Sociedad

¿Triunfo francés o africano?

La victoria de Francia en la final del Mundial representa una victoria para África y los inmigrantes en todas partes.

Foto: Catherine Ivill

Foto: Catherine Ivill

Las estrellas destacadas de la selección francesa, Mbappé, Griezmann, Matuidi, Pogba o Umtiti, son casi todos hijos o nietos de inmigrantes de raíz africana y de procedencia de barrios muy humildes, hasta en algunos casos, marginales.

Ninguna selección supera a la francesa en porcentaje de origen inmigrante entre sus seleccionados: más de un 75%, cifra a la que solo se acerca una Bélgica.

El éxito del equipo es especialmente llamativo por el sentimiento antiinmigrante, especialmente contra los inmigrantes de origen africano, que ha caracterizado a la sociedad francesa en las últimas dos décadas.

En 2005, la tensión racial y urbana azotó los suburbios de París a raíz de la muerte de dos adolescentes que murieron electrocutados cuando se escondían de la policía en una subestación eléctrica.

El mes pasado, hubo disturbios en la ciudad de Nantes, a dos horas de París, después de que un joven inmigrante guineano muriera a tiros tras ser detenido por la Policía.

Los enfrentamientos por la brutalidad policial, la justicia racial y las oportunidades económicas influyen en el debate público en Europa – así como también pasa en Estados Unidos y los inmigrantes latinos-, sobre quién merece el derecho a ser ciudadano.

Los inmigrantes con raíces africanas pueblan los diferentes estratos de la sociedad francesa, sobre todo en las áreas que requieren dura mano de obra, a veces mal remunerada y peligrosa.

La diversidad racial y étnica del equipo francés en el Mundial da otra lección más optimista sobre inmigración, globalización y ciudadanía. Mientras se los aclama como héroes en Francia, los afro descendientes siguen siendo discriminados por el color de su piel. Un gran número de inmigrantes africanos, incluidos los que huyen de las zonas de guerra, se enfrentan a la dificultad de lograr entrar a Francia junto a sus familias.
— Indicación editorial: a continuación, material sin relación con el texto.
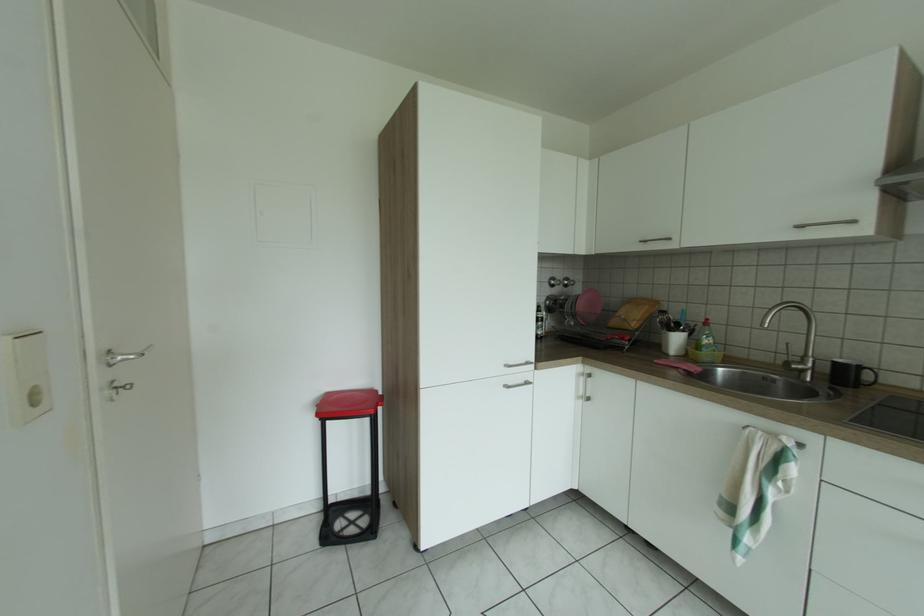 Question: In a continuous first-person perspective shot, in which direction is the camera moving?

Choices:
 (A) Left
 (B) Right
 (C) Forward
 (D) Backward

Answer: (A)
El cálido abrazo de los íconos deportivos africanos por parte de los franceses debería extenderse a los inmigrantes de toda la diáspora africana y caribeña que buscan refugio contra los desastres naturales y provocados por el hombre en su país de origen.

La composición del equipo francés representa una poderosa respuesta contra la construcción de muros y centros de detención, para detener y deshumanizar a las poblaciones inmigrantes.
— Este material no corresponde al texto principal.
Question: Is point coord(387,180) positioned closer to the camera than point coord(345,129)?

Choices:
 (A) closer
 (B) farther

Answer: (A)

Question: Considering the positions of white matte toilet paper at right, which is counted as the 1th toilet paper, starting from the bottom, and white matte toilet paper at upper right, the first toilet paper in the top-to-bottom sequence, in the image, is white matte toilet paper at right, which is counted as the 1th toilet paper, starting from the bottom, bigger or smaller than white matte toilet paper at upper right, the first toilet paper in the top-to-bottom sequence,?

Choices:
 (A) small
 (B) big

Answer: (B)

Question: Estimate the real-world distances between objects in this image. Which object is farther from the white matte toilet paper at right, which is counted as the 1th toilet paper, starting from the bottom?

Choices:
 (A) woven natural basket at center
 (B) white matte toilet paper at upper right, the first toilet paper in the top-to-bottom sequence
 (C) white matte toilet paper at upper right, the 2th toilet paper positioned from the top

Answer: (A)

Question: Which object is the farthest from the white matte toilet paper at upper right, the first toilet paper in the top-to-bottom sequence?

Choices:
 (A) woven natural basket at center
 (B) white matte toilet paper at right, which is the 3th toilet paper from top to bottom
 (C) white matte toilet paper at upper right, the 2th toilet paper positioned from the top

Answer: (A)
Ya no podemos darnos el lujo de fingir que los inmigrantes que entran a una nación en la tierra no son ciudadanos que buscan la oportunidad de prosperar y convertirse en ciudadanos de una nueva comunidad mundial. El equipo de Francia de la Copa Mundial demuestra a todos cómo la inmigración, en el mejor de los casos, tiene la llave de un futuro más humano y liberado para todos nosotros.

Es por esto, que para muchos fanáticos del futbol, África, en efecto, ¡acaba de ganar la Copa del Mundo!